After a two-week trial, the jury awarded plaintiffs only a fraction of the damages calculated by the plaintiffs’ expert.
Retained by O’Melveny & Myers
ArcSoft, a privately-held U.S. based software company, was bought out by a group of investors (that included ArcSoft’s CEO) in 2017. In 2019, ArcSoft went public through an IPO in China, and ArcSoft’s valuation at that time was significantly higher than its valuation at the time of the buyout.
The plaintiffs, a group of ArcSoft investors who sold their shares in the 2017 buyout, alleged that ArcSoft and its CEO persuaded them to sell their shares in the buyout at a price far below fair market value by making misleading statements that ArcSoft was in financial decline.

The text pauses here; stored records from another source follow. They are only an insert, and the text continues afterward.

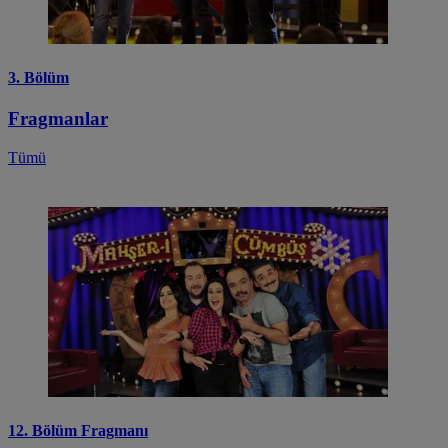
3. Bölüm
Fragmanlar
Tümü
12. Bölüm Fragmanı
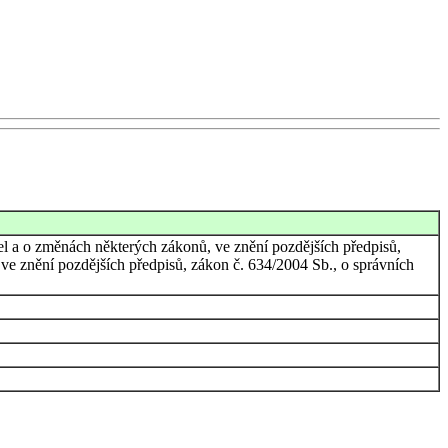
el a o změnách některých zákonů, ve znění pozdějších předpisů,
e znění pozdějších předpisů, zákon č. 634/2004 Sb., o správních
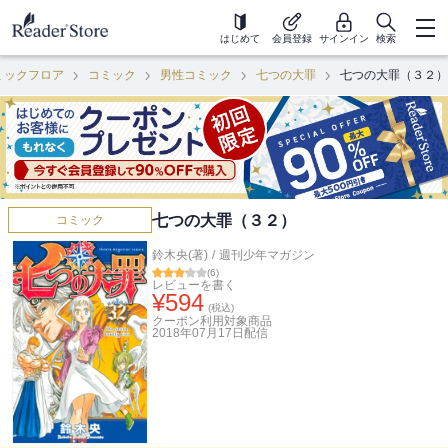
はじめて
会員登録
サインイン
検索
ミックフロア
コミック
男性コミック
七つの大罪
七つの大罪（３２）
七つの大罪（３２）
コミック
鈴木央(著)
/
週刊少年マガジン
(
6
)
レビューを書く
¥
594
(税込)
クーポン利用対象商品
2018年07月17日
配信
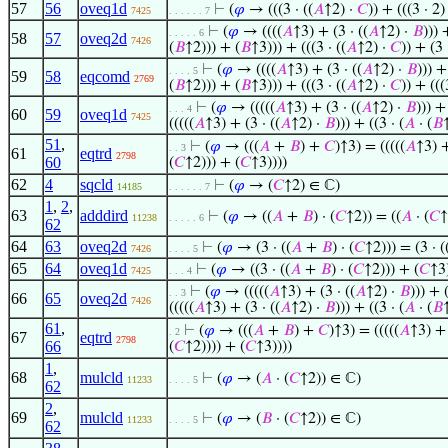
57
56
oveq1d
⊢
(
𝜑
→ (((3 · ((
𝐴
↑2) ·
𝐶
)) + (((3 · 2) 
7425
. . . . . . 7
⊢
(
𝜑
→ ((((
𝐴
↑3) + (3 · ((
𝐴
↑2) ·
𝐵
))) 
. . . . . 6
58
57
oveq2d
7426
(
𝐵
↑2))) + (
𝐵
↑3))) + (((3 · ((
𝐴
↑2) ·
𝐶
)) + (3 
⊢
(
𝜑
→ ((((
𝐴
↑3) + (3 · ((
𝐴
↑2) ·
𝐵
))) +
. . . . 5
59
58
eqcomd
2769
(
𝐵
↑2))) + (
𝐵
↑3))) + (((3 · ((
𝐴
↑2) ·
𝐶
)) + (((3
⊢
(
𝜑
→ (((((
𝐴
↑3) + (3 · ((
𝐴
↑2) ·
𝐵
))) + 
. . . 4
60
59
oveq1d
7425
(((((
𝐴
↑3) + (3 · ((
𝐴
↑2) ·
𝐵
))) + ((3 · (
𝐴
· (
𝐵
51
,
⊢
(
𝜑
→ (((
𝐴
+
𝐵
) +
𝐶
)↑3) = (((((
𝐴
↑3) +
. . 3
61
eqtrd
2798
60
(
𝐶
↑2))) + (
𝐶
↑3))))
62
4
sqcld
⊢
(
𝜑
→ (
𝐶
↑2) ∈ ℂ)
14185
. . . . . . 7
1
,
2
,
63
adddird
⊢
(
𝜑
→ ((
𝐴
+
𝐵
) · (
𝐶
↑2)) = ((
𝐴
· (
𝐶
↑
11238
. . . . . 6
62
64
63
oveq2d
⊢
(
𝜑
→ (3 · ((
𝐴
+
𝐵
) · (
𝐶
↑2))) = (3 · (
7426
. . . . 5
65
64
oveq1d
⊢
(
𝜑
→ ((3 · ((
𝐴
+
𝐵
) · (
𝐶
↑2))) + (
𝐶
↑3)
7425
. . . 4
⊢
(
𝜑
→ (((((
𝐴
↑3) + (3 · ((
𝐴
↑2) ·
𝐵
))) + (
. . 3
66
65
oveq2d
7426
(((((
𝐴
↑3) + (3 · ((
𝐴
↑2) ·
𝐵
))) + ((3 · (
𝐴
· (
𝐵
61
,
⊢
(
𝜑
→ (((
𝐴
+
𝐵
) +
𝐶
)↑3) = (((((
𝐴
↑3) + 
. 2
67
eqtrd
2798
66
(
𝐶
↑2)))) + (
𝐶
↑3))))
1
,
68
mulcld
⊢
(
𝜑
→ (
𝐴
· (
𝐶
↑2)) ∈ ℂ)
11233
. . . . 5
62
2
,
69
mulcld
⊢
(
𝜑
→ (
𝐵
· (
𝐶
↑2)) ∈ ℂ)
11233
. . . . 5
62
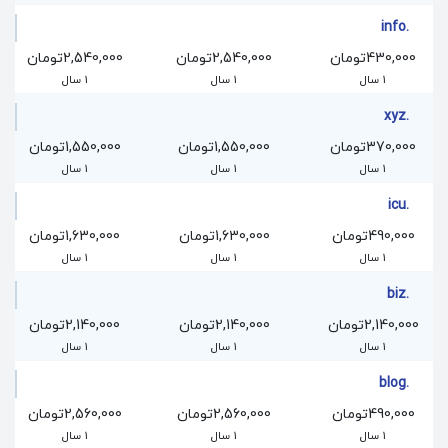
.info
430,000تومان
2,540,000تومان
2,540,000تومان
1 سال
1 سال
1 سال
.xyz
370,000تومان
1,550,000تومان
1,550,000تومان
1 سال
1 سال
1 سال
.icu
490,000تومان
1,630,000تومان
1,630,000تومان
1 سال
1 سال
1 سال
.biz
2,140,000تومان
2,140,000تومان
2,140,000تومان
1 سال
1 سال
1 سال
.blog
490,000تومان
2,560,000تومان
2,560,000تومان
1 سال
1 سال
1 سال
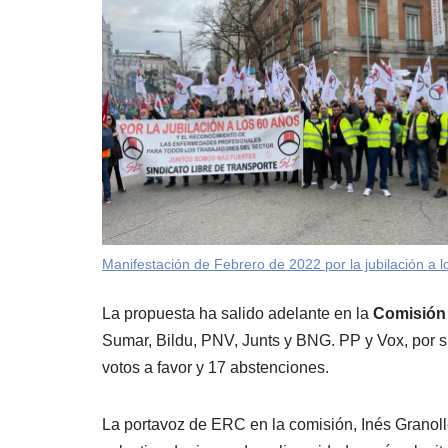
Manifestación de Febrero de 2022 por la jubilación a l
La propuesta ha salido adelante en la
Comisión 
Sumar, Bildu, PNV, Junts y BNG. PP y Vox, por su
votos a favor y 17 abstenciones.
La portavoz de ERC en la comisión, Inés Granolle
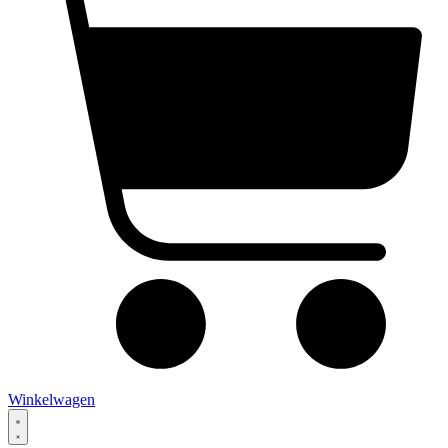
Winkelwagen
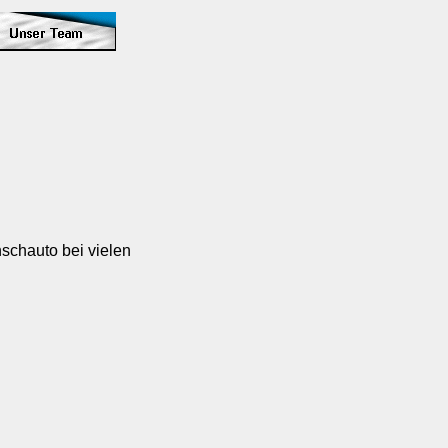
schauto bei vielen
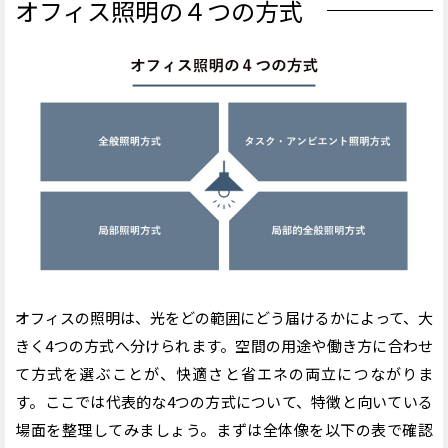
オフィス照明の４つの方式
オフィスの照明は、光をどの範囲にどう届けるかによって、大
きく4つの方式へ分けられます。空間の用途や働き方に合わせ
て方式を選ぶことが、快適さと省エネの両立につながりま
す。
ここでは代表的な4つの方式について、特徴と向いている
場面を整理してみましょう。まずは全体像を以下の表で確認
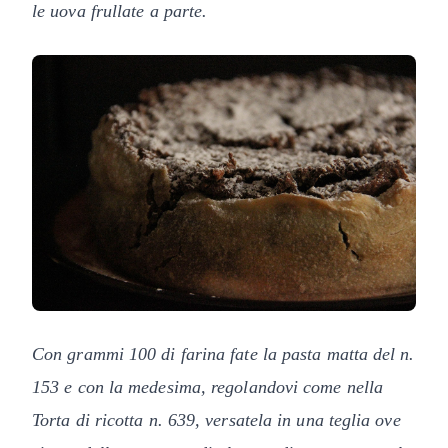
le uova frullate a parte.
Con grammi 100 di farina fate la pasta matta del n.
153 e con la medesima, regolandovi come nella
Torta di ricotta n. 639, versatela in una teglia ove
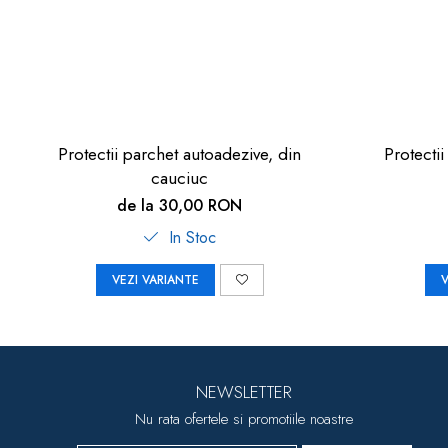
Protectii parchet autoadezive, din
Protecti
cauciuc
de la 30,00 RON
In Stoc
VEZI VARIANTE
V
NEWSLETTER
Nu rata ofertele si promotiile noastre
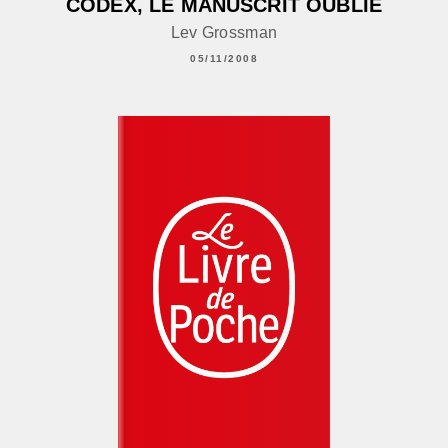
CODEX, LE MANUSCRIT OUBLIÉ
Lev Grossman
05/11/2008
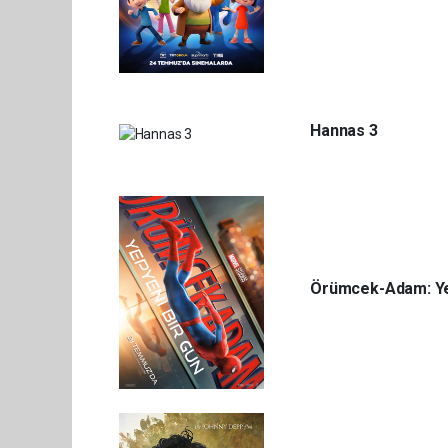
Hannas 3
Örümcek-Adam: Ye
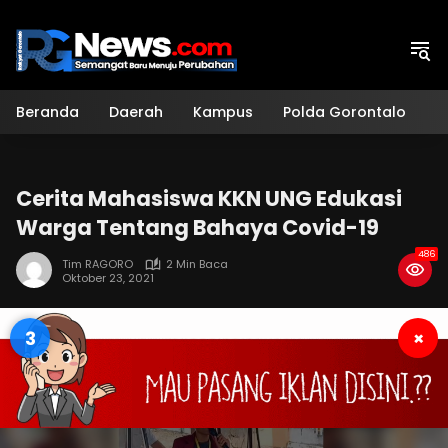
Langsung
ke
konten
Beranda
Daerah
Kampus
Polda Gorontalo
H
Cerita Mahasiswa KKN UNG Edukasi
Warga Tentang Bahaya Covid-19
486
Tim RAGORO
2 Min Baca
Oktober 23, 2021
2
×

Plaintiffs alleged that if they had known the truth, they would not have accepted the share price that was offered in the 2017 buyout.
Counsel retained Cornerstone Research to support Rick Van Zijl and Reza Dibadj of the University of San Francisco, both of whom testified at trial.
- Van Zijl rebutted plaintiffs’ experts’ opinions regarding the growth profile of ArcSoft at the time of the buyout as well as their valuation analyses, including discounted cash flow (DCF), comparables and previous transactions.
- Professor Dibadj rebutted plaintiffs’ experts’ opinions regarding the corporate governance processes surrounding the buyout of ArcSoft’s shares in 2017, and the defendants’ purported duty to disclose certain information to shareholders during the buyout.
After a two-week jury trial in the U.S. District Court, for the Northern District of California, the jury slashed Plaintiffs’ requested damages by over 95%.